Intel are the world leaders in exorbitantly priced CPU's. From Intel's point of view, every cheap CPU sold means an expensive CPU isn't. They are the wrong people to introduce a new architecture, and decades of experience has hammered that lesson into their skulls.
Building it using ARM designed A57 cores means it will not have very impressive performance. ARM designs competent cores but it is not targeted at servers since that's not their market. Nor do they have the level of engineers that AMD does.
Using A57 let them get this out the door quickly, but this will be more of a developer preview and the real thing will follow in a year or so when they have an internally designed core ready. I'd expect a very significant performance boost over a compromise design like the A57.
It won't beat Xeon, but neither do AMD's x86 cores beat Xeon. AMD should however be able to handily beat the performance of Opteron at a similar power budget - because it'll be designed for that lower power budget, unlike Opteron, and there is no legacy cruft to drag along (I'm assuming AMD supports 64 bit ARMv8 only with their own design core, no 32 bit code or Thumb)
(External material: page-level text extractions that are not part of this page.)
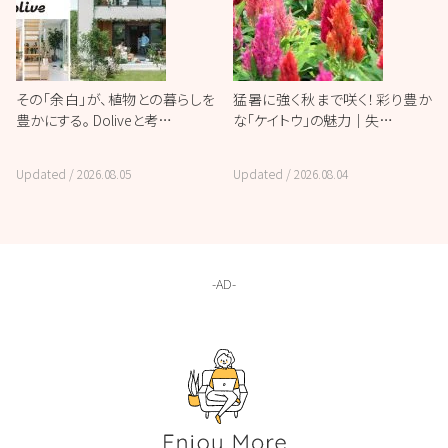
その「余白」が、植物との暮らしを
猛暑に強く秋まで咲く！彩り豊か
豊かにする。 Doliveと考…
な「ケイトウ」の魅力｜失…
Updated /
2026.08.05
Updated /
2026.08.04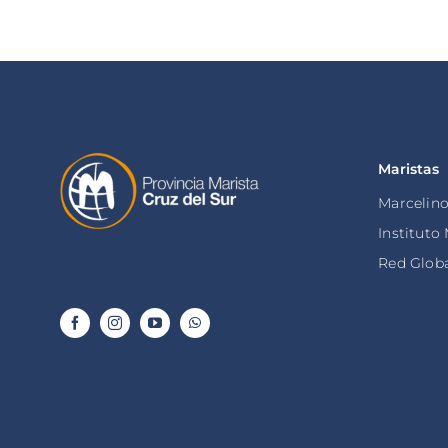
Maristas
Marcelin
Instituto
Red Globa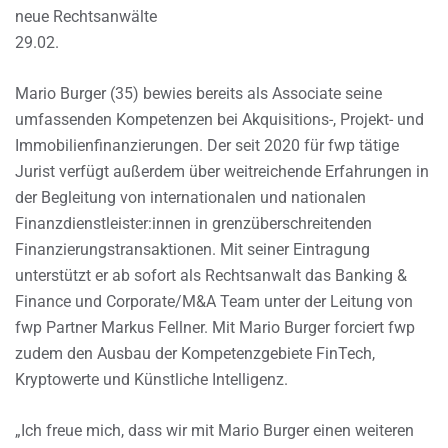
neue Rechtsanwälte
29.02.
Mario Burger (35) bewies bereits als Associate seine
umfassenden Kompetenzen bei Akquisitions-, Projekt- und
Immobilienfinanzierungen. Der seit 2020 für fwp tätige
Jurist verfügt außerdem über weitreichende Erfahrungen in
der Begleitung von internationalen und nationalen
Finanzdienstleister:innen in grenzüberschreitenden
Finanzierungstransaktionen. Mit seiner Eintragung
unterstützt er ab sofort als Rechtsanwalt das Banking &
Finance und Corporate/M&A Team unter der Leitung von
fwp Partner Markus Fellner. Mit Mario Burger forciert fwp
zudem den Ausbau der Kompetenzgebiete FinTech,
Kryptowerte und Künstliche Intelligenz.
„Ich freue mich, dass wir mit Mario Burger einen weiteren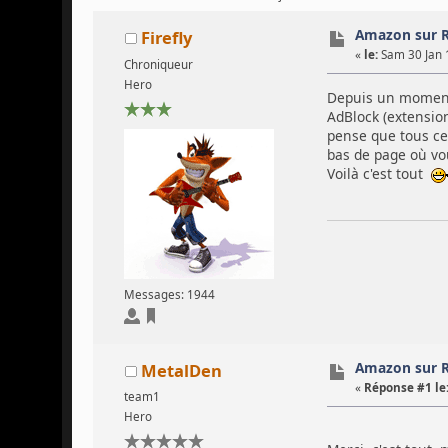
Amazon sur 
Firefly
«
le:
Sam 30 Jan 
Chroniqueur
Hero
Depuis un moment 
AdBlock (extensio
pense que tous ceu
bas de page où vou
Voilà c'est tout
Messages: 1944
Amazon sur 
MetalDen
«
Réponse #1 le
team1
Hero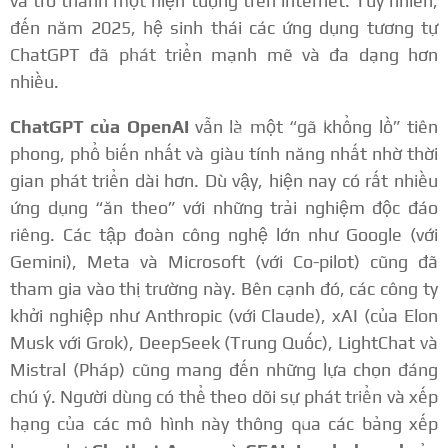
và trở thành một hiện tượng trên internet. Tuy nhiên,
đến năm 2025, hệ sinh thái các ứng dụng tương tự
ChatGPT đã phát triển mạnh mẽ và đa dạng hơn
nhiều.
ChatGPT của OpenAI
vẫn là một “gã khổng lồ” tiên
phong, phổ biến nhất và giàu tính năng nhất nhờ thời
gian phát triển dài hơn. Dù vậy, hiện nay có rất nhiều
ứng dụng “ăn theo” với những trải nghiệm độc đáo
riêng. Các tập đoàn công nghệ lớn như Google (với
Gemini), Meta và Microsoft (với Co-pilot) cũng đã
tham gia vào thị trường này. Bên cạnh đó, các công ty
khởi nghiệp như Anthropic (với Claude), xAI (của Elon
Musk với Grok), DeepSeek (Trung Quốc), LightChat và
Mistral (Pháp) cũng mang đến những lựa chọn đáng
chú ý. Người dùng có thể theo dõi sự phát triển và xếp
hạng của các mô hình này thông qua các bảng xếp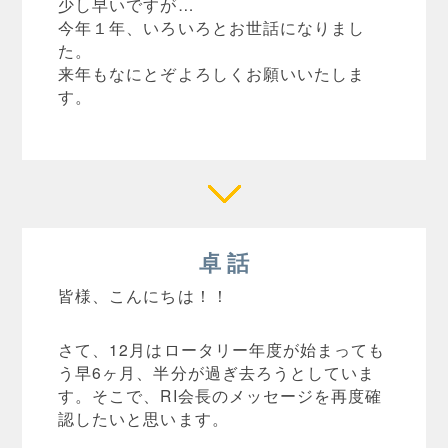
少し早いですが…
今年１年、いろいろとお世話になりまし
た。
来年もなにとぞよろしくお願いいたしま
す。
卓 話
皆様、こんにちは！！
さて、12月はロータリー年度が始まっても
う早6ヶ月、半分が過ぎ去ろうとしていま
す。そこで、RI会長のメッセージを再度確
認したいと思います。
Cortex-A57 is actually pretty quick for a 3-way OoO design - about 30-50% faster than Cortex-A15 (similar gain vs Jaguar and significantly faster than Silvermont). So no, it won't beat Xeon on single-threaded performance, but that was not its goal. You could replace a low-power quad Xeon with the 8-core Seattle and get similar performance at lower power and cost. As Calxeda showed, you should be able to cram many sockets onto a server board and get significant gains in sever density.
I agree the custom ARMs coming from AMD, QC, Broadcomm, Cavium, NVidia, Samsung, AMCC soon are very exciting. Broadcomm for example is claiming 90% of single-threaded performance of Haswell and something like 150% of Xeon performance per socket. If they pull it off, that changes the landscape a bit - Intel beware, ARM is coming!
After driving practically everybody out of the server business, former great names like HP, IBM and SUN have hardly a visible market relevance with their CPU's nowadays, this is good news. At least for the next few years, Intel knows competition is looming around the corner, and they can not drive the prices up after IBM sold their fabs.
In worst case its fate would be comparable to Linux on the desktop, less than 5%, this meager number prevented Microsoft from jacking up the license fees without limit. So the world should be happy with this, for now the rise of a new monopoly seems to be prevented.
The fact that Intels market policies are sick, is easily to see by for instance trying to upgrade a laptop cpu from 2010 to a better spec version, the consumer pricing for Intel cpu's is such that buying a new machine is cheaper then just the faster cpu.
Disturbing to see that none of the professionals here see fit to comment on what this commentard see's as the most innovative feature. On chip hardware accelerated cryptographic functions which should empower widespread adoption of ipsec, dnssec and https. Wheeee ... hardware accelerated encrypted tcp\ip stack anybody ??? But then again IT engineers really don't give a ratz azz that government and corpratz criminals demand access to all of your bases and dpi all your metadata now do they.